==== Exercise data ====
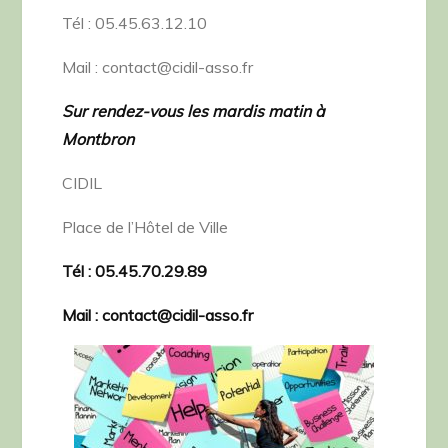
Tél : 05.45.63.12.10
Mail : contact@cidil-asso.fr
Sur rendez-vous les mardis matin à
Montbron
CIDIL
Place de l’Hôtel de Ville
Tél : 05.45.70.29.89
Mail : contact@cidil-asso.fr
====
> _What to work on_
Quote every line of the records above exactly; no picture is to be copied.

> _Problem solution_
Tél : 05.45.63.12.10
Mail : contact@cidil-asso.fr
Sur rendez-vous les mardis matin à
Montbron
CIDIL
Place de l’Hôtel de Ville
Tél : 05.45.70.29.89
Mail : contact@cidil-asso.fr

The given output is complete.